New Delhi:There was a time when Byju’s symbolised the rise of India’s startup economy. Backed by global investors, promoted through massive advertising campaigns, and featured on the jersey of the Indian cricket team, the company grew into one of the world’s most valuable edtech firms during the pandemic era.
Founded in 2011 as Think & Learn Pvt Ltd by Byju Raveendran, the company capitalised on India’s growing online education market and rapidly expanding smartphone usage. The Covid 19 pandemic accelerated its growth further as schools shifted to virtual learning. At its peak in 2022, Byju’s was valued at nearly 22 billion dollars.
The company expanded aggressively through major acquisitions including Aakash Educational Services, Great Learning, and Epic, reportedly spending close to 3 billion dollars to strengthen its global presence. However, beneath the rapid expansion, financial and governance concerns were beginning to surface.
The turning point came after Byju’s raised a 1.2 billion dollar term loan from overseas lenders in 2021. While initially viewed as a landmark achievement for Indian startups, the loan later became central to the company’s troubles. Delayed financial filings, mounting losses, and questions around revenue reporting began to erode investor confidence.
The situation worsened after auditors resigned, citing communication delays and concerns related to financial statements. Lenders later accused the company of moving hundreds of millions of dollars without proper disclosure, triggering legal disputes in the United States and Singapore.

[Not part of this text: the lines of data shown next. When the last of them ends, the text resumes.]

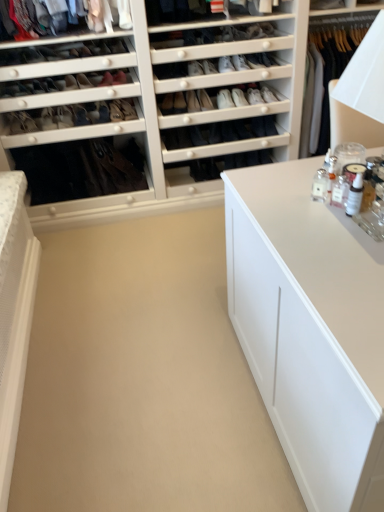 Question: Is matte black shoe at center, which is counted as the 5th shoe, starting from the right, oriented away from matte black shoe at center, marked as the 3th shoe in a right-to-left arrangement?

Choices:
 (A) no
 (B) yes

Answer: (A)

Question: Does matte black shoe at center, which is counted as the 5th shoe, starting from the right, contain matte black shoe at center, the 7th shoe from the left?

Choices:
 (A) no
 (B) yes

Answer: (A)

Question: From the image's perspective, is matte black shoe at center, positioned as the 5th shoe in left-to-right order, located above matte black shoe at center, marked as the 3th shoe in a right-to-left arrangement?

Choices:
 (A) no
 (B) yes

Answer: (A)

Question: Is matte black shoe at center, which is counted as the 5th shoe, starting from the right, further to camera compared to matte black shoe at center, the 7th shoe from the left?

Choices:
 (A) yes
 (B) no

Answer: (A)

Question: Considering the relative sizes of matte black shoe at center, positioned as the 5th shoe in left-to-right order, and matte black shoe at center, the 7th shoe from the left, in the image provided, is matte black shoe at center, positioned as the 5th shoe in left-to-right order, smaller than matte black shoe at center, the 7th shoe from the left,?

Choices:
 (A) no
 (B) yes

Answer: (A)

Question: Is matte black shoe at center, which appears as the fourth shoe when viewed from the left, wider or thinner than matte black shoe at center, positioned as the 5th shoe in left-to-right order?

Choices:
 (A) wide
 (B) thin

Answer: (A)

Question: Looking at the image, does matte black shoe at center, positioned as the 6th shoe in right-to-left order, seem bigger or smaller compared to matte black shoe at center, which is counted as the 5th shoe, starting from the right?

Choices:
 (A) small
 (B) big

Answer: (B)

Question: From their relative heights in the image, would you say matte black shoe at center, which appears as the fourth shoe when viewed from the left, is taller or shorter than matte black shoe at center, positioned as the 5th shoe in left-to-right order?

Choices:
 (A) tall
 (B) short

Answer: (A)

Question: From the image's perspective, is matte black shoe at center, which appears as the fourth shoe when viewed from the left, above or below matte black shoe at center, which is counted as the 5th shoe, starting from the right?

Choices:
 (A) below
 (B) above

Answer: (A)

Question: From a real-world perspective, is white matte cabinet at center physically located above or below white leather shoe at upper center, the eighth shoe in the left-to-right sequence?

Choices:
 (A) below
 (B) above

Answer: (A)

Question: Is white matte cabinet at center spatially inside white leather shoe at upper center, the eighth shoe in the left-to-right sequence, or outside of it?

Choices:
 (A) inside
 (B) outside

Answer: (B)

Question: From the image's perspective, relative to white leather shoe at upper center, which is the 2th shoe in right-to-left order, is white matte cabinet at center above or below?

Choices:
 (A) above
 (B) below

Answer: (B)

Question: Looking at the image, does white matte cabinet at center seem bigger or smaller compared to white leather shoe at upper center, which is the 2th shoe in right-to-left order?

Choices:
 (A) small
 (B) big

Answer: (B)

Question: Is white matte cabinet at center to the left or to the right of matte black shoe at center, positioned as the 6th shoe in right-to-left order, in the image?

Choices:
 (A) right
 (B) left

Answer: (A)

Question: Looking at the image, does white matte cabinet at center seem bigger or smaller compared to matte black shoe at center, which appears as the fourth shoe when viewed from the left?

Choices:
 (A) big
 (B) small

Answer: (A)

Singapore courts recently sentenced Raveendran to six months in jail for contempt after he allegedly failed to comply with court orders linked to asset disclosures. At the same time, insolvency proceedings against Think & Learn were initiated in India over unpaid dues to the Board of Control for Cricket in India.
One of the most contentious battles now centres on Aakash Educational Services, considered Byju’s most valuable acquisition. The company risks losing significant control in Aakash as financial restructuring and rights issue disputes continue.
Meanwhile, layoffs, salary delays, board resignations, and collapsing investor confidence have severely damaged the company’s reputation. Once valued at 22 billion dollars, Byju’s has reportedly been marked down by some investors to near 1 billion dollars or less.
The fall of Byju’s is now widely seen as a cautionary tale about aggressive expansion, debt driven growth, and weak corporate governance within India’s startup ecosystem.